• Source material
┌────────

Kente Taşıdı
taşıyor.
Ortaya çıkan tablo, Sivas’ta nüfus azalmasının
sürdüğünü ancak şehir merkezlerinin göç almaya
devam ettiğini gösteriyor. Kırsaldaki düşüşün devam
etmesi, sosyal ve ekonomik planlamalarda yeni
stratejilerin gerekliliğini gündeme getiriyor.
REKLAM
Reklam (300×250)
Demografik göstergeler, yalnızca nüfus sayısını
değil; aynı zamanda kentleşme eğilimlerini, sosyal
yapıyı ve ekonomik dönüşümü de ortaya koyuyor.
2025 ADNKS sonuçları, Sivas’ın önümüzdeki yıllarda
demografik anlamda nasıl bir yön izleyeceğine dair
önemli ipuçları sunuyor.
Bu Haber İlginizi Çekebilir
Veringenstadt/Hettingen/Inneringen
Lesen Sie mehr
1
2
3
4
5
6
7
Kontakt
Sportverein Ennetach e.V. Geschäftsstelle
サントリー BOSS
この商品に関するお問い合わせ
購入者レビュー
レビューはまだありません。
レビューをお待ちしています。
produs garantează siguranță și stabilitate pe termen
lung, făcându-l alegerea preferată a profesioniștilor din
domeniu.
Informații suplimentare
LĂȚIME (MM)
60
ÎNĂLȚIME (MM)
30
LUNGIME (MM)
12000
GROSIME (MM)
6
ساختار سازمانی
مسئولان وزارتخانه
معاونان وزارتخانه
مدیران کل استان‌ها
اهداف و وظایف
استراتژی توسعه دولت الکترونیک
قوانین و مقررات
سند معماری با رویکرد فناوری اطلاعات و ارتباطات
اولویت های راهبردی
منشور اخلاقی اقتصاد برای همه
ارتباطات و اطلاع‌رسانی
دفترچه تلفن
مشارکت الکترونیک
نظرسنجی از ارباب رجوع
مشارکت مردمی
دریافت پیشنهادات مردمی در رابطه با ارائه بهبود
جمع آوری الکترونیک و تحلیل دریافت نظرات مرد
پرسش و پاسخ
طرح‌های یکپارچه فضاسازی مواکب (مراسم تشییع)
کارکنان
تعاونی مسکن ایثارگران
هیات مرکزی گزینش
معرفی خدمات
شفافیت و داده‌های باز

└────────

Exactly as given, set down all of the lines above.

• Answer for the task
Kente Taşıdı
taşıyor.
Ortaya çıkan tablo, Sivas’ta nüfus azalmasının
sürdüğünü ancak şehir merkezlerinin göç almaya
devam ettiğini gösteriyor. Kırsaldaki düşüşün devam
etmesi, sosyal ve ekonomik planlamalarda yeni
stratejilerin gerekliliğini gündeme getiriyor.
REKLAM
Reklam (300×250)
Demografik göstergeler, yalnızca nüfus sayısını
değil; aynı zamanda kentleşme eğilimlerini, sosyal
yapıyı ve ekonomik dönüşümü de ortaya koyuyor.
2025 ADNKS sonuçları, Sivas’ın önümüzdeki yıllarda
demografik anlamda nasıl bir yön izleyeceğine dair
önemli ipuçları sunuyor.
Bu Haber İlginizi Çekebilir
Veringenstadt/Hettingen/Inneringen
Lesen Sie mehr
1
2
3
4
5
6
7
Kontakt
Sportverein Ennetach e.V. Geschäftsstelle
サントリー BOSS
この商品に関するお問い合わせ
購入者レビュー
レビューはまだありません。
レビューをお待ちしています。
produs garantează siguranță și stabilitate pe termen
lung, făcându-l alegerea preferată a profesioniștilor din
domeniu.
Informații suplimentare
LĂȚIME (MM)
60
ÎNĂLȚIME (MM)
30
LUNGIME (MM)
12000
GROSIME (MM)
6
ساختار سازمانی
مسئولان وزارتخانه
معاونان وزارتخانه
مدیران کل استان‌ها
اهداف و وظایف
استراتژی توسعه دولت الکترونیک
قوانین و مقررات
سند معماری با رویکرد فناوری اطلاعات و ارتباطات
اولویت های راهبردی
منشور اخلاقی اقتصاد برای همه
ارتباطات و اطلاع‌رسانی
دفترچه تلفن
مشارکت الکترونیک
نظرسنجی از ارباب رجوع
مشارکت مردمی
دریافت پیشنهادات مردمی در رابطه با ارائه بهبود
جمع آوری الکترونیک و تحلیل دریافت نظرات مرد
پرسش و پاسخ
طرح‌های یکپارچه فضاسازی مواکب (مراسم تشییع)
کارکنان
تعاونی مسکن ایثارگران
هیات مرکزی گزینش
معرفی خدمات
شفافیت و داده‌های باز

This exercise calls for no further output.